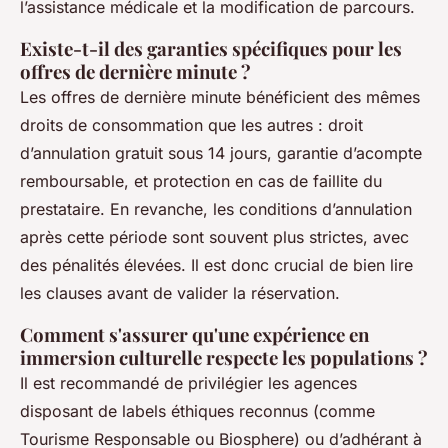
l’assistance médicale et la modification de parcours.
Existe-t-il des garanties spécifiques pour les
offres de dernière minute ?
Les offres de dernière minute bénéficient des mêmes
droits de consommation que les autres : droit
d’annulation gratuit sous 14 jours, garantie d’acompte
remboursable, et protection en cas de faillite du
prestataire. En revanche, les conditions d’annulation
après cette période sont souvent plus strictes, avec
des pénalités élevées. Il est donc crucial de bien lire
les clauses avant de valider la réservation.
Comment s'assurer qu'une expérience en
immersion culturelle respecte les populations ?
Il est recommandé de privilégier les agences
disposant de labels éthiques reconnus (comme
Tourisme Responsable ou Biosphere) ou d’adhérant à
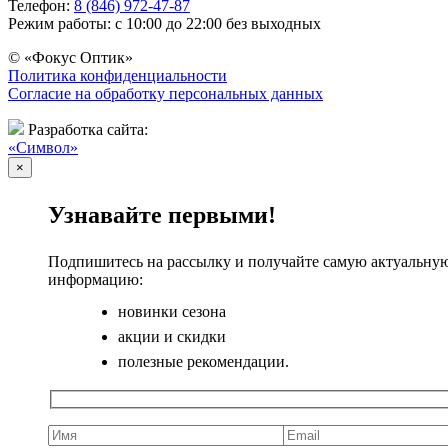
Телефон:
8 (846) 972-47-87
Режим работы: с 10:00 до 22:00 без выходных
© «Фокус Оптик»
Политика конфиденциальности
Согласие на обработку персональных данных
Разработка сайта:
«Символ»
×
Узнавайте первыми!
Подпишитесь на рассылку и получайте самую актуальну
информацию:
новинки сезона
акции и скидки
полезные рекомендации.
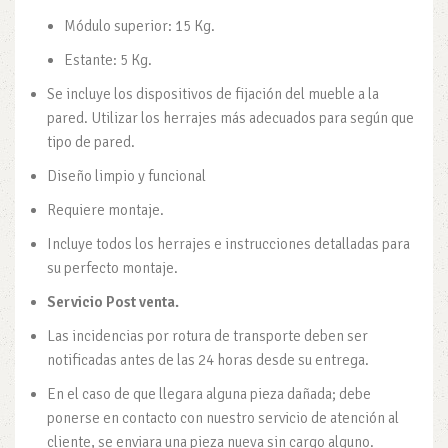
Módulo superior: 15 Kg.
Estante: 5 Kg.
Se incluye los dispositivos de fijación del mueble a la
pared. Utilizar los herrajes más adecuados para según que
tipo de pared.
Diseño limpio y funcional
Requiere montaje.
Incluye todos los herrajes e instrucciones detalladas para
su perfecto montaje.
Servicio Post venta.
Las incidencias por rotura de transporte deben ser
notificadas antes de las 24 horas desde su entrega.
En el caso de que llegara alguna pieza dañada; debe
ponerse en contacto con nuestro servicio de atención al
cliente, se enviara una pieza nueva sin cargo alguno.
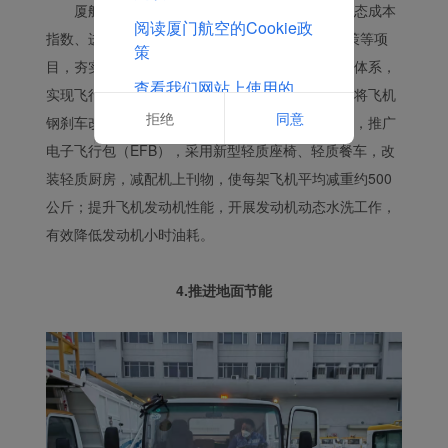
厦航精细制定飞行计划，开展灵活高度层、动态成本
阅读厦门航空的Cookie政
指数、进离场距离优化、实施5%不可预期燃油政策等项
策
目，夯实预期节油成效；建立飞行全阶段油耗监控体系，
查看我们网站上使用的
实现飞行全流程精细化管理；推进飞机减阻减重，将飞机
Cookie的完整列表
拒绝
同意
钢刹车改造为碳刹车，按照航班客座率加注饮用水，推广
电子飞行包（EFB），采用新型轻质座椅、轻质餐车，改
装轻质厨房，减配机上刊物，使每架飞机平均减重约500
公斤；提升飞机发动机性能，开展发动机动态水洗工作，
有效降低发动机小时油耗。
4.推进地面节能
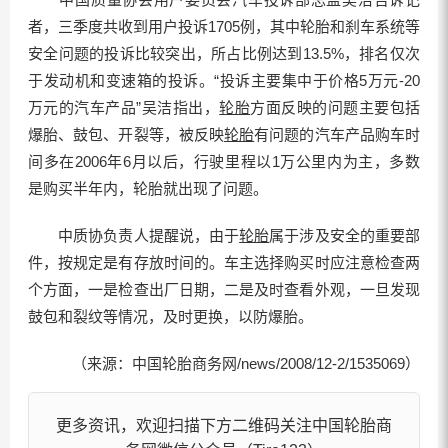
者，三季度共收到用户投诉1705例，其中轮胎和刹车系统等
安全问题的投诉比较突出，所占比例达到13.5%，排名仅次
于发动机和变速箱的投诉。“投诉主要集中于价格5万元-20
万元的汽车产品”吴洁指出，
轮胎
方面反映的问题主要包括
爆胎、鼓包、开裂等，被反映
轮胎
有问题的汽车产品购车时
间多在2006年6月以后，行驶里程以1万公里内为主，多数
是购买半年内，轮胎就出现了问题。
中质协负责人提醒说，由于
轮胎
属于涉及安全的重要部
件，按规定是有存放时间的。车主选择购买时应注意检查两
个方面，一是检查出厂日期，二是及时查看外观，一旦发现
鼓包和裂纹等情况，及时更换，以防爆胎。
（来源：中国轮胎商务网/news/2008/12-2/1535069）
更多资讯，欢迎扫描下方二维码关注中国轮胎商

* _WHAT THE EXERCISE ASKS_
Each line of the data that includes "para" should be copied.

* _FINAL ANSWER_
pared. Utilizar los herrajes más adecuados para según que
Incluye todos los herrajes e instrucciones detalladas para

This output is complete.